THE PROBLEM -
Of the material below, the lines to be retyped are those from the line containing "Anti whale mechanisms" through the line containing "nd of its useful", inclusive; reproduce them exactly.
■ ■ ■
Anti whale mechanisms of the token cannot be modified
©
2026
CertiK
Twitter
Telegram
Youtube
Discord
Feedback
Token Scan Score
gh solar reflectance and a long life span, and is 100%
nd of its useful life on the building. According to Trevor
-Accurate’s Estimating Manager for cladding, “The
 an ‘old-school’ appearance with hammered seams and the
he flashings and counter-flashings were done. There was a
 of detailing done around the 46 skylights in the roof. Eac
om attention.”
■ ■ ■
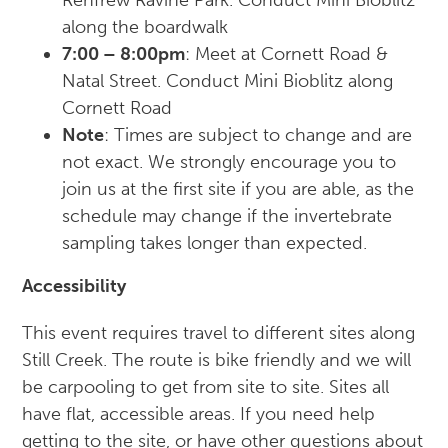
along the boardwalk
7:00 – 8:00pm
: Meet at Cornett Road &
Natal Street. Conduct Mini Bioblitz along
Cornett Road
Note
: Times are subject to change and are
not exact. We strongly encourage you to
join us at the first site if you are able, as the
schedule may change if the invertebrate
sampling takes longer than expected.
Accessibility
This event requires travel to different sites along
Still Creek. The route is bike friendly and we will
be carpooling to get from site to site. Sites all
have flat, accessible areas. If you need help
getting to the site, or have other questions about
■ ■ ■
SOLUTION BELOW -
Anti whale mechanisms of the token cannot be modified
©
2026
CertiK
Twitter
Telegram
Youtube
Discord
Feedback
Token Scan Score
gh solar reflectance and a long life span, and is 100%
nd of its useful life on the building. According to Trevor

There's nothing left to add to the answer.